**WORK TO BE COMPLETED:**
Only one stretch of the data below is wanted: the lines from the one with "You are a GUI" through the one with "The height and", repeated exactly.

**INPUT RECORDS:**
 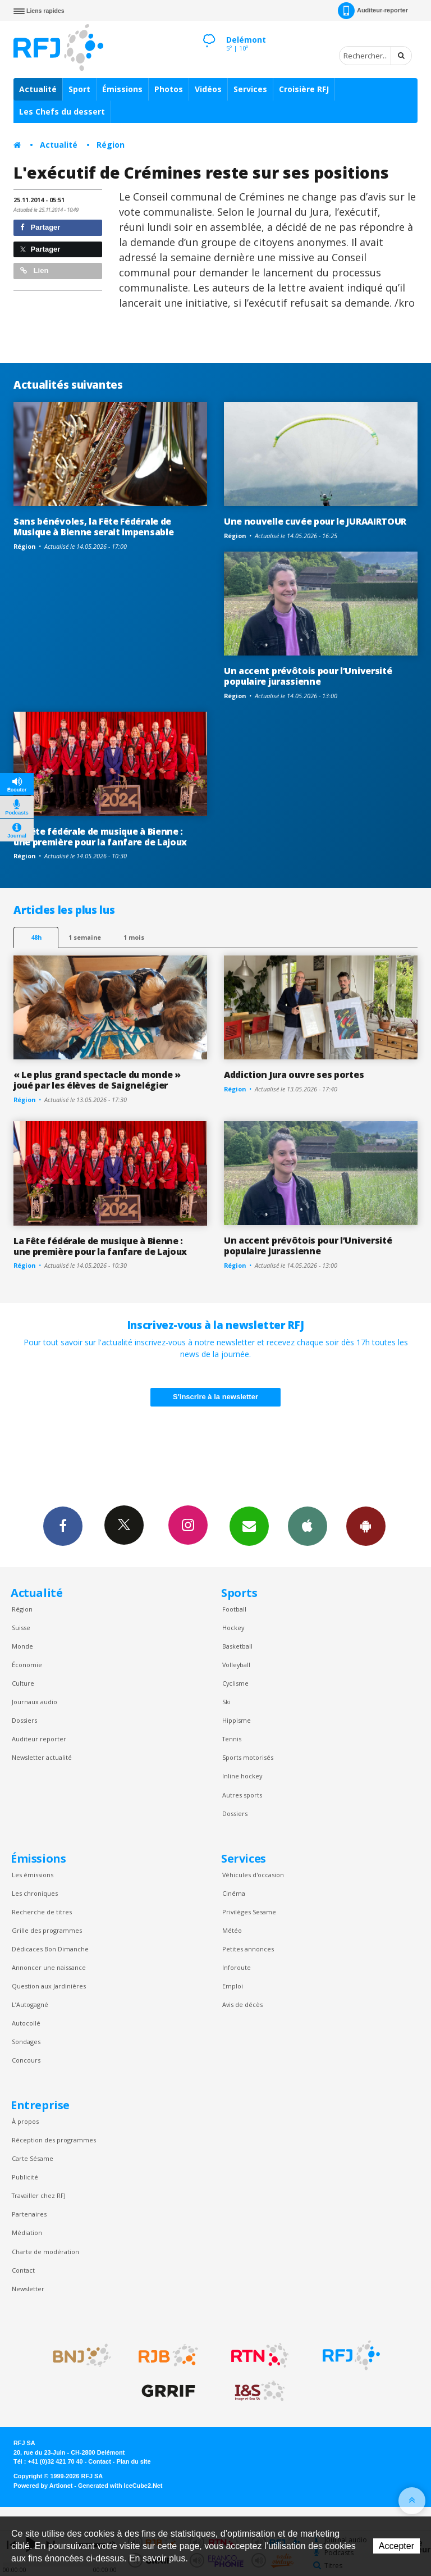 I want to click on Petites annonces, so click(x=248, y=1949).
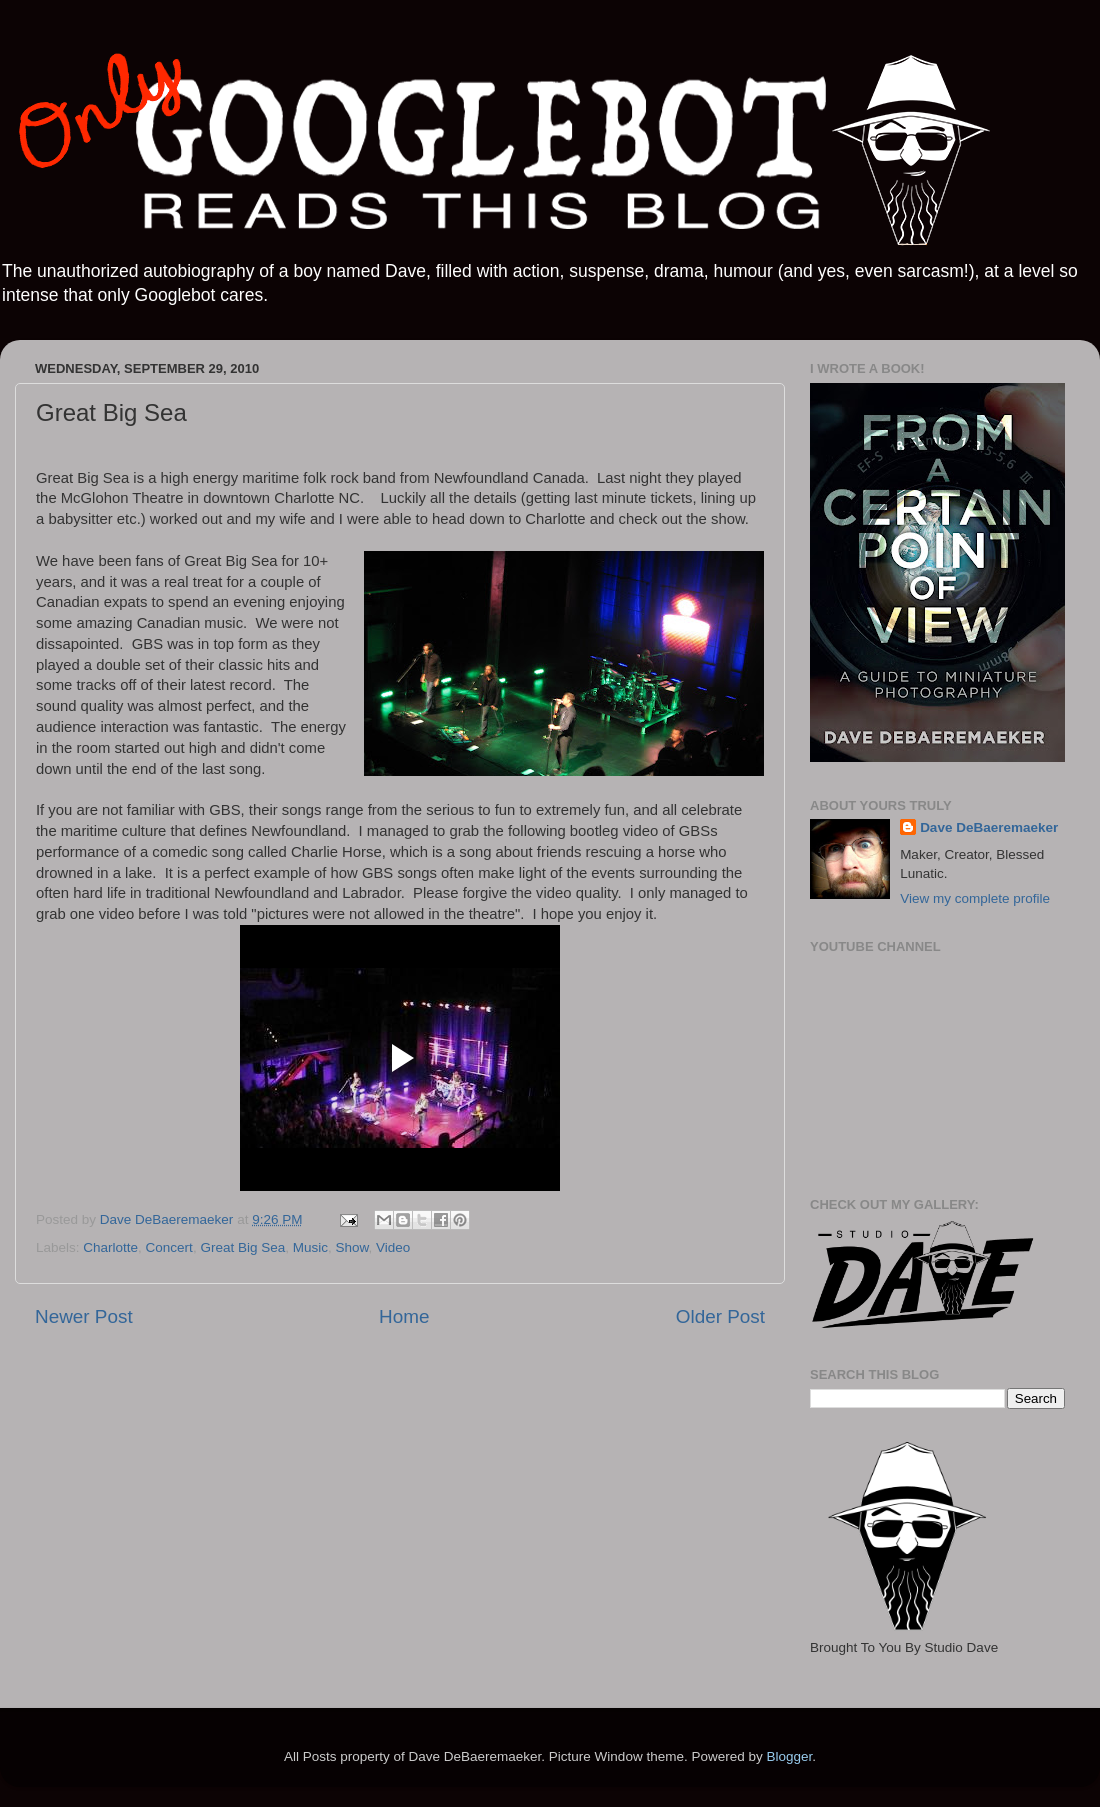  What do you see at coordinates (351, 1247) in the screenshot?
I see `Show` at bounding box center [351, 1247].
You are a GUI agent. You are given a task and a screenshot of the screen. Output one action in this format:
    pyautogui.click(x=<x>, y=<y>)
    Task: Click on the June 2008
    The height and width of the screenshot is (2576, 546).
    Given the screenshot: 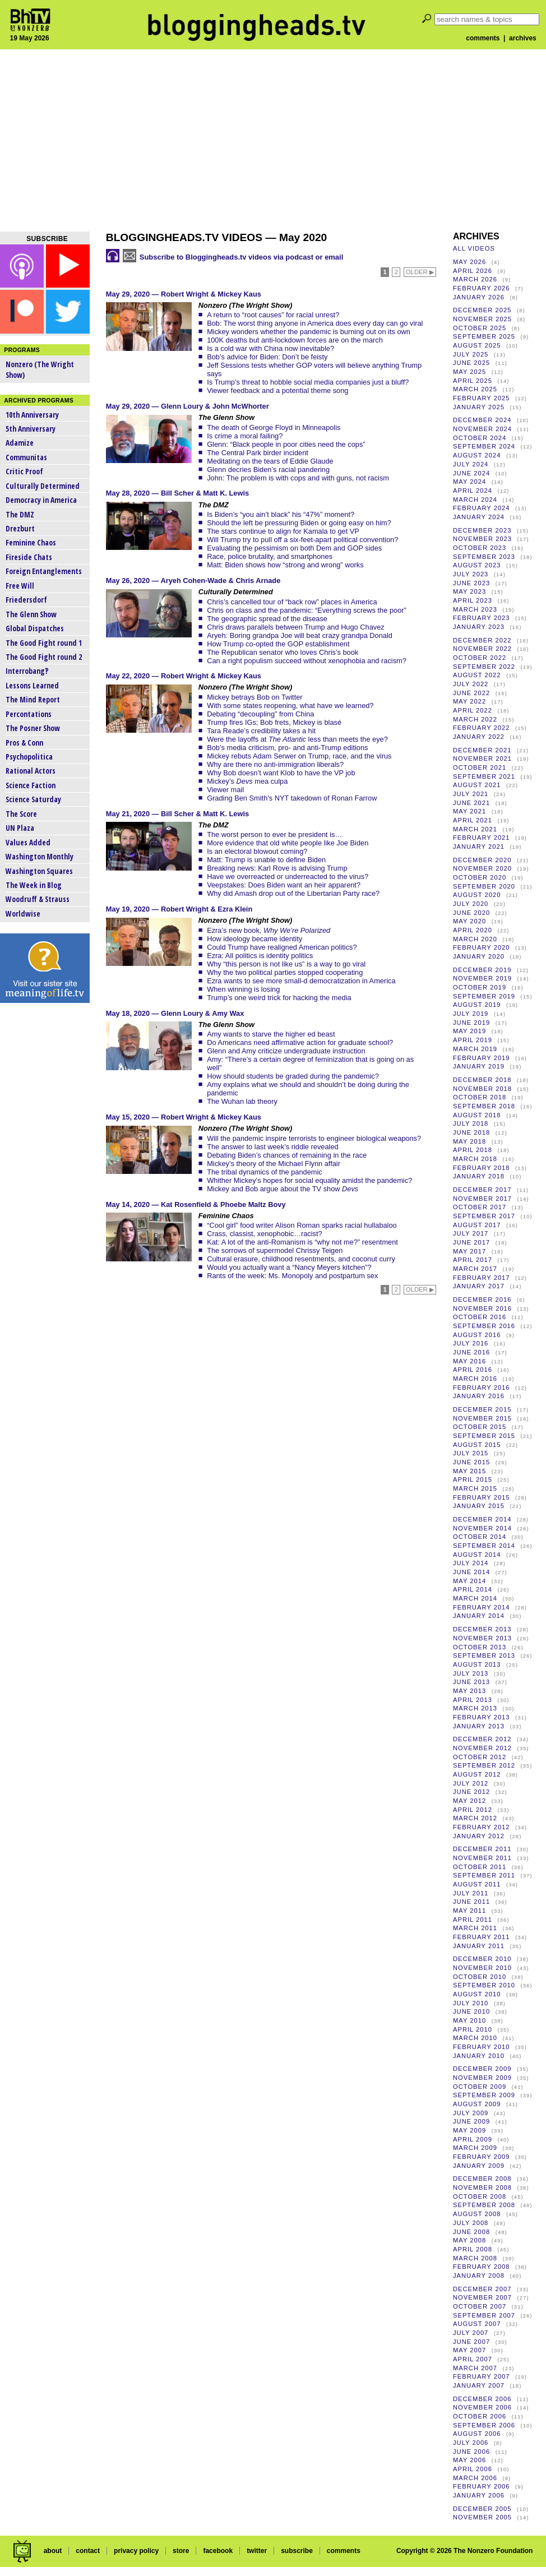 What is the action you would take?
    pyautogui.click(x=471, y=2231)
    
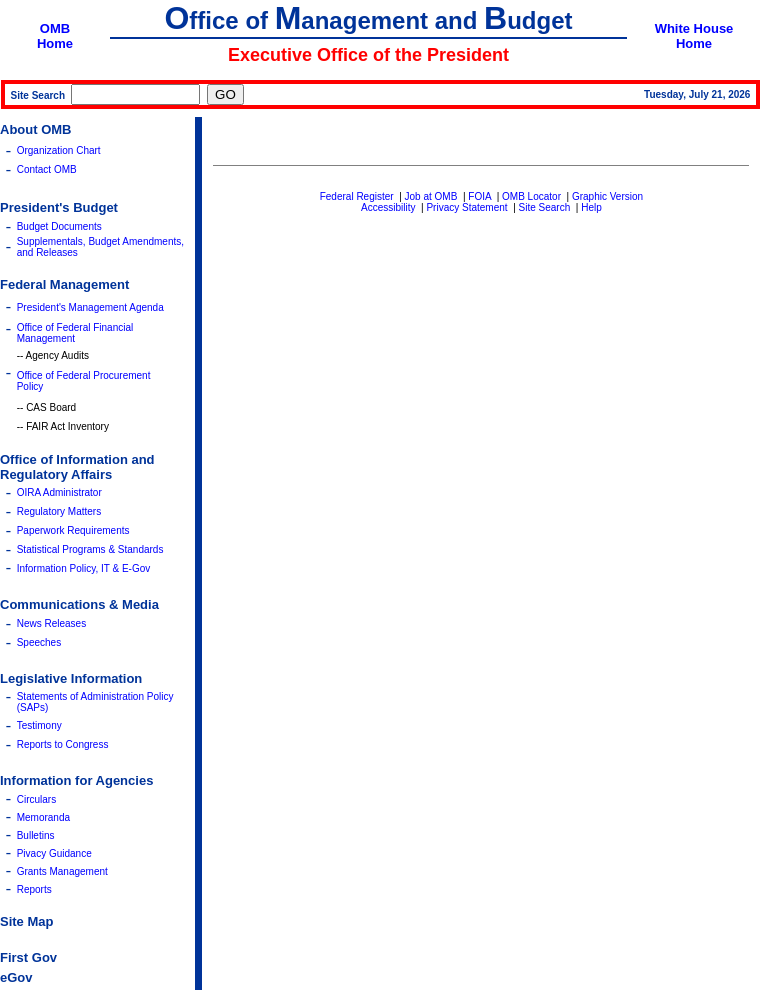  I want to click on Circulars, so click(36, 799).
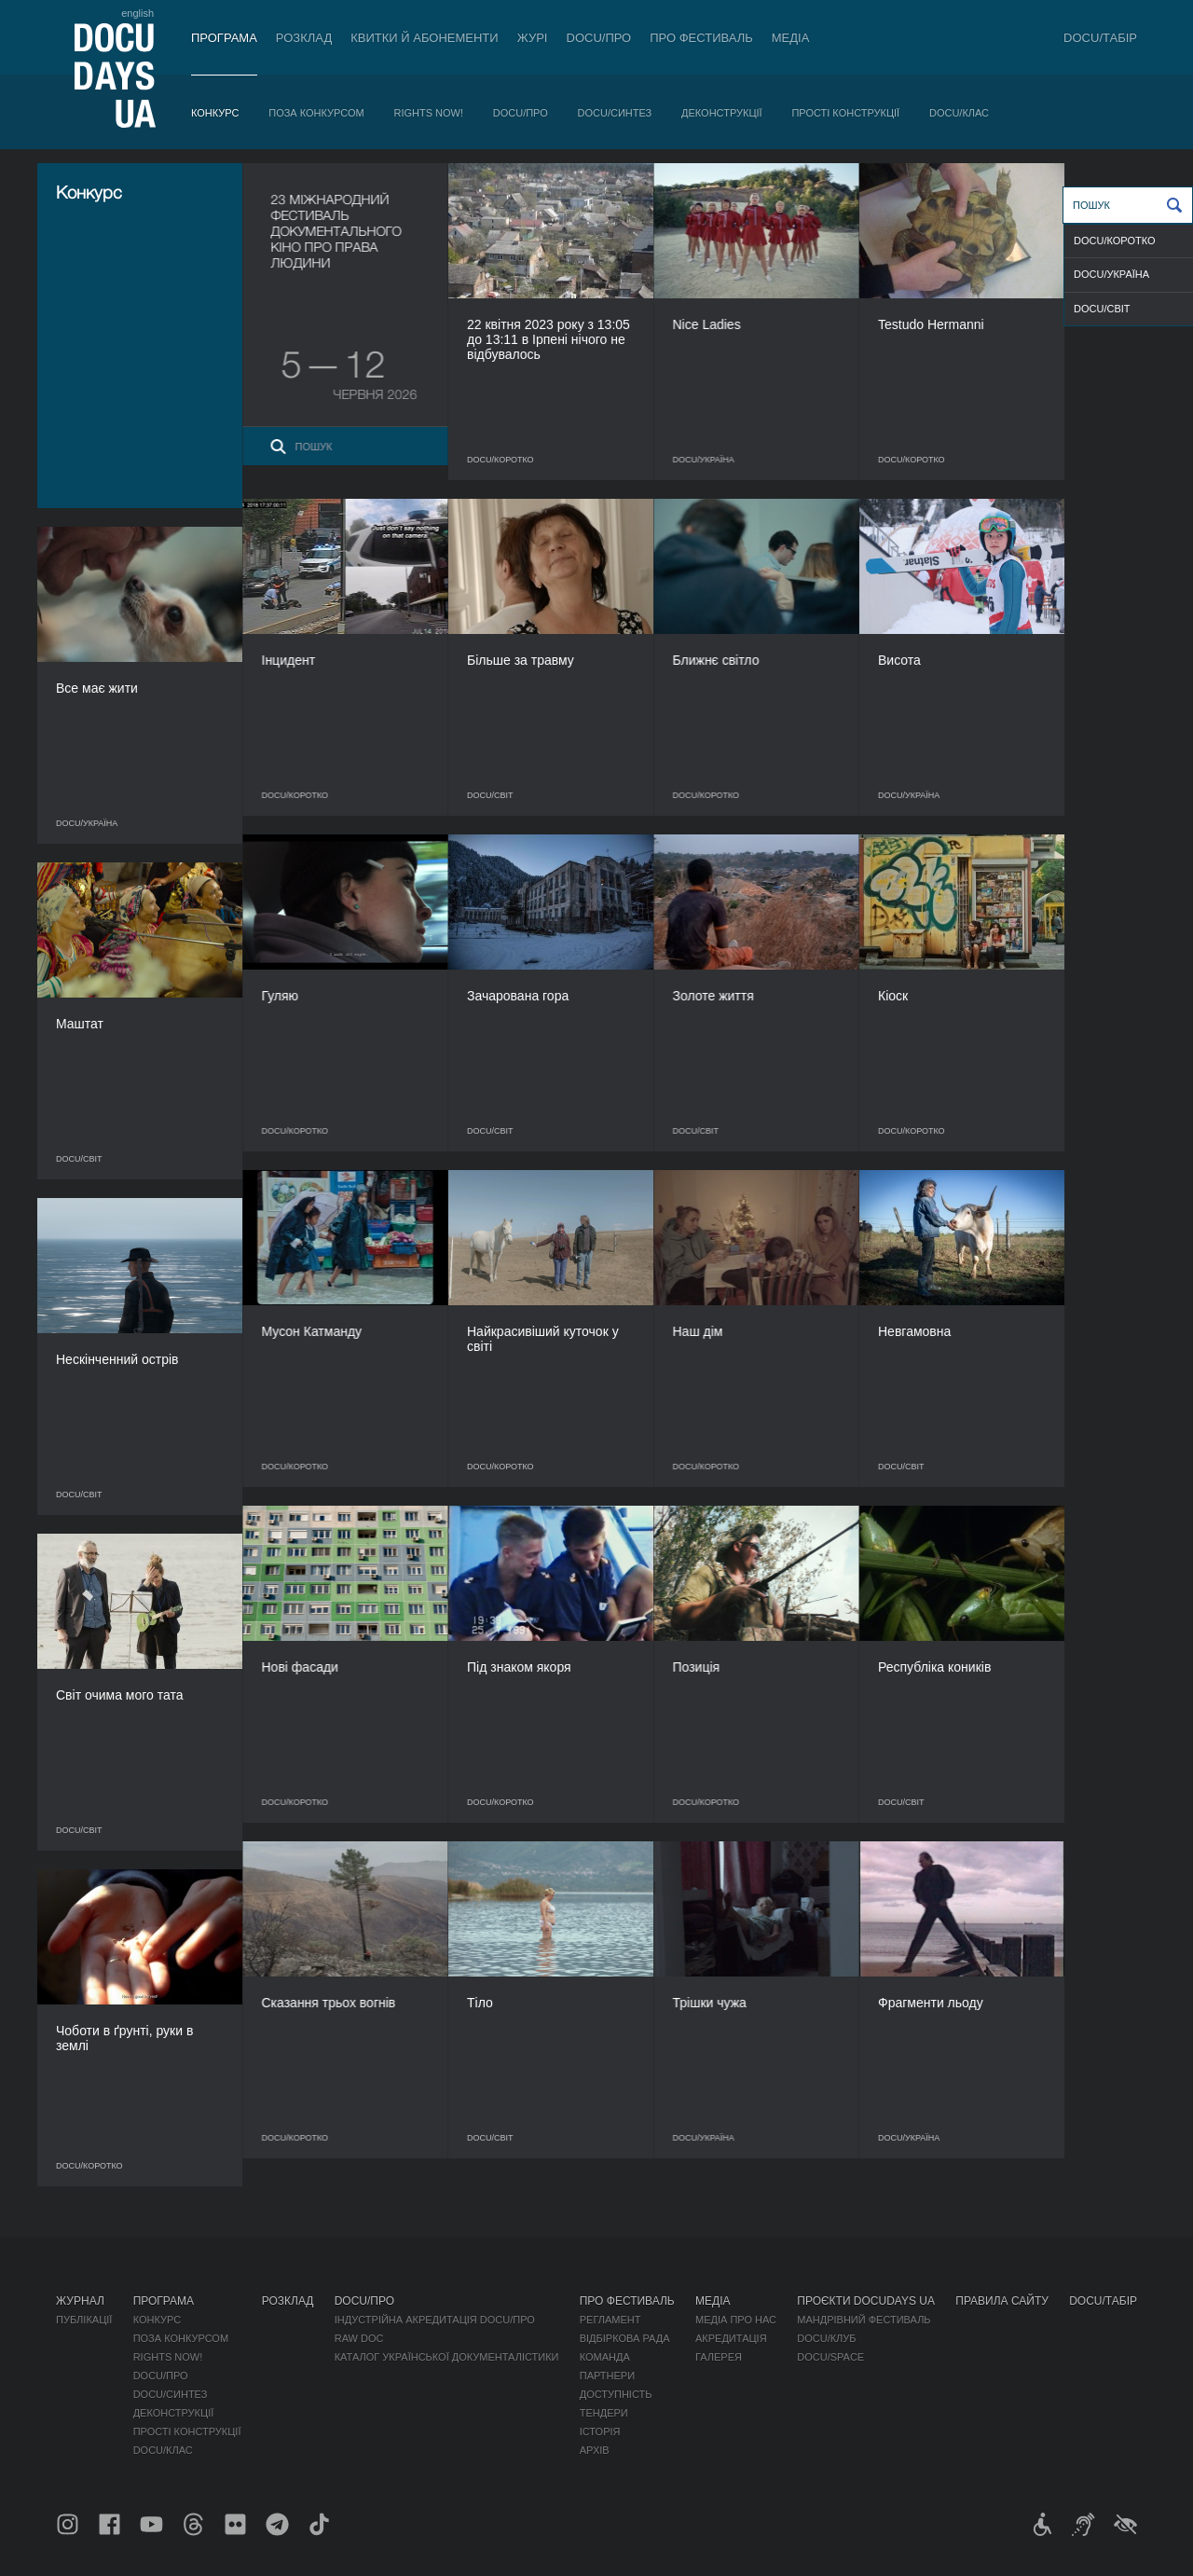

**EXERCISE ANSWER:**
You are a GUI agent. You are given a task and a screenshot of the screen. Output one action in this format:
    pyautogui.click(x=<x>, y=<y>)
    Task: Click on the June 2008
    The height and width of the screenshot is (2576, 546).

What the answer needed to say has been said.